Crops continue to thrive as the mild weather continues. Many autumn spray programmes are near completion across most crops now.
Soil temperatures are still high enough for any outstanding Atlantis (mesosulfuron-methyl + iodosulfuron-methyl sodium) or Broadway Star (pyroxsulam + florasulam) applications to winter wheat. Where there has been good flushes of blackgrass, ryegrass or sterile brome it has provided a good opportunity to take them out whilst still small.
Various herbicide options have been used for broadleaved weed control depending on the weed spectrum. Cranesbill seems to be one of the fastest spreading broadleaved weeds in some areas, having a habit of popping up in new fields year on year. Ironically volunteer winter beans look a better “crop” than they did as planted crops last year, so poor were the drilling conditions.
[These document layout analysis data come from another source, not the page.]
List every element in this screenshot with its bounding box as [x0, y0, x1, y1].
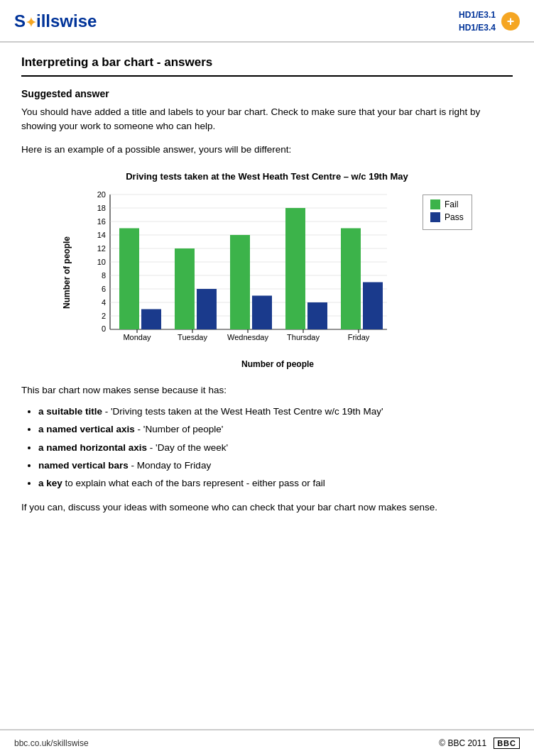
legend-fail-color — [430, 199, 440, 209]
bullet-bold-5: a key — [38, 478, 62, 488]
svg-text:6: 6 — [102, 284, 106, 292]
bullet-bold-3: a named horizontal axis — [38, 442, 147, 453]
bar-friday-pass — [363, 282, 383, 329]
svg-text:Tuesday: Tuesday — [178, 333, 207, 341]
bottom-text: This bar chart now makes sense because i… — [21, 383, 513, 398]
code2: HD1/E3.4 — [459, 23, 496, 33]
bar-tuesday-fail — [175, 248, 195, 329]
svg-text:Monday: Monday — [123, 333, 151, 341]
legend-pass: Pass — [430, 212, 464, 222]
bullet-bold-2: a named vertical axis — [38, 424, 135, 434]
header-codes: HD1/E3.1 HD1/E3.4 + — [459, 9, 520, 34]
svg-text:14: 14 — [97, 230, 106, 239]
bar-wednesday-pass — [252, 295, 272, 329]
x-axis-label: Number of people — [241, 359, 314, 369]
svg-text:Friday: Friday — [348, 333, 370, 341]
svg-text:Thursday: Thursday — [287, 333, 320, 341]
bullet-rest-5: to explain what each of the bars represe… — [65, 478, 325, 488]
bar-thursday-pass — [307, 302, 327, 329]
bar-thursday-fail — [285, 208, 305, 329]
bar-tuesday-pass — [197, 289, 217, 329]
intro-text: You should have added a title and labels… — [21, 105, 513, 134]
legend-fail-label: Fail — [445, 199, 458, 209]
page-title: Interpreting a bar chart - answers — [21, 55, 513, 77]
chart-container: Driving tests taken at the West Heath Te… — [21, 171, 513, 369]
bar-friday-fail — [341, 228, 361, 329]
svg-text:Wednesday: Wednesday — [227, 333, 268, 341]
list-item: a key to explain what each of the bars r… — [38, 476, 513, 491]
legend-pass-color — [430, 212, 440, 222]
y-axis-label: Number of people — [62, 202, 72, 344]
svg-text:0: 0 — [102, 324, 106, 333]
list-item: named vertical bars - Monday to Friday — [38, 459, 513, 473]
logo-star: ✦ — [26, 16, 36, 30]
bullet-bold-1: a suitable title — [38, 406, 102, 417]
bullet-bold-4: named vertical bars — [38, 460, 129, 471]
list-item: a suitable title - 'Driving tests taken … — [38, 405, 513, 419]
bullet-rest-3: - 'Day of the week' — [150, 442, 228, 453]
chart-wrapper: Number of people 0 — [62, 187, 472, 358]
svg-text:2: 2 — [102, 311, 106, 319]
bbc-logo: BBC — [494, 738, 520, 749]
content: Interpreting a bar chart - answers Sugge… — [0, 43, 534, 537]
code1: HD1/E3.1 — [459, 10, 496, 20]
bar-chart: 0 2 4 6 8 10 12 14 — [75, 187, 415, 358]
bullet-rest-2: - 'Number of people' — [138, 424, 224, 434]
copyright: © BBC 2011 — [439, 738, 486, 748]
section-title: Suggested answer — [21, 88, 513, 99]
legend: Fail Pass — [423, 195, 472, 230]
svg-text:8: 8 — [102, 270, 106, 279]
bullet-rest-1: - 'Driving tests taken at the West Heath… — [105, 406, 383, 417]
plus-icon: + — [501, 12, 520, 31]
legend-pass-label: Pass — [445, 212, 464, 222]
svg-text:20: 20 — [97, 190, 106, 198]
bullet-rest-4: - Monday to Friday — [131, 460, 212, 471]
svg-text:16: 16 — [97, 217, 106, 225]
footer-url: bbc.co.uk/skillswise — [14, 738, 89, 748]
svg-text:4: 4 — [102, 297, 106, 306]
svg-text:18: 18 — [97, 203, 106, 212]
bar-monday-fail — [119, 228, 139, 329]
final-text: If you can, discuss your ideas with some… — [21, 500, 513, 515]
chart-title: Driving tests taken at the West Heath Te… — [126, 171, 408, 182]
bullet-list: a suitable title - 'Driving tests taken … — [38, 405, 513, 491]
header: S✦illswise HD1/E3.1 HD1/E3.4 + — [0, 0, 534, 43]
bar-wednesday-fail — [230, 235, 250, 329]
logo-text: S✦illswise — [14, 11, 97, 31]
footer-right: © BBC 2011 BBC — [439, 738, 520, 749]
example-text: Here is an example of a possible answer,… — [21, 143, 513, 157]
footer: bbc.co.uk/skillswise © BBC 2011 BBC — [0, 729, 534, 756]
svg-text:12: 12 — [97, 243, 106, 252]
list-item: a named horizontal axis - 'Day of the we… — [38, 441, 513, 455]
bar-monday-pass — [141, 309, 161, 329]
chart-svg-wrapper: 0 2 4 6 8 10 12 14 — [75, 187, 472, 358]
logo: S✦illswise — [14, 11, 97, 31]
svg-text:10: 10 — [97, 257, 106, 265]
list-item: a named vertical axis - 'Number of peopl… — [38, 422, 513, 437]
codes-text: HD1/E3.1 HD1/E3.4 — [459, 9, 496, 34]
legend-fail: Fail — [430, 199, 464, 209]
Late-drilled crops are emerging well apart from odd slug grazing to watch out for on the heavier parts of fields, so keep monitoring until the crop has reached the two to three true leaf stage.
Winter barley crops are looking forward and lush and as a result some fields are carrying high levels of mildew. However, no fungicide is likely to be worthwhile at this stage as frosts should curb infection levels. Soft growth is making some barley crops more sensitive to autumn herbicide mixtures.
Winter oats have established well with only meadowgrass and broadleaved weeds to target in the main. Where blackgrass is present then the limited herbicide armoury means high levels of control will be difficult.
Oilseed rape is looking arguably too well in many places with huge, thick canopies. Although this is impressive to the eye and will discourage pigeons from landing, such crops are going to need careful management in the spring so that they do not end up being full of canopy and less end product. Soil temperatures are now low enough for residuals such as propyzamide or carbetamide to be applied.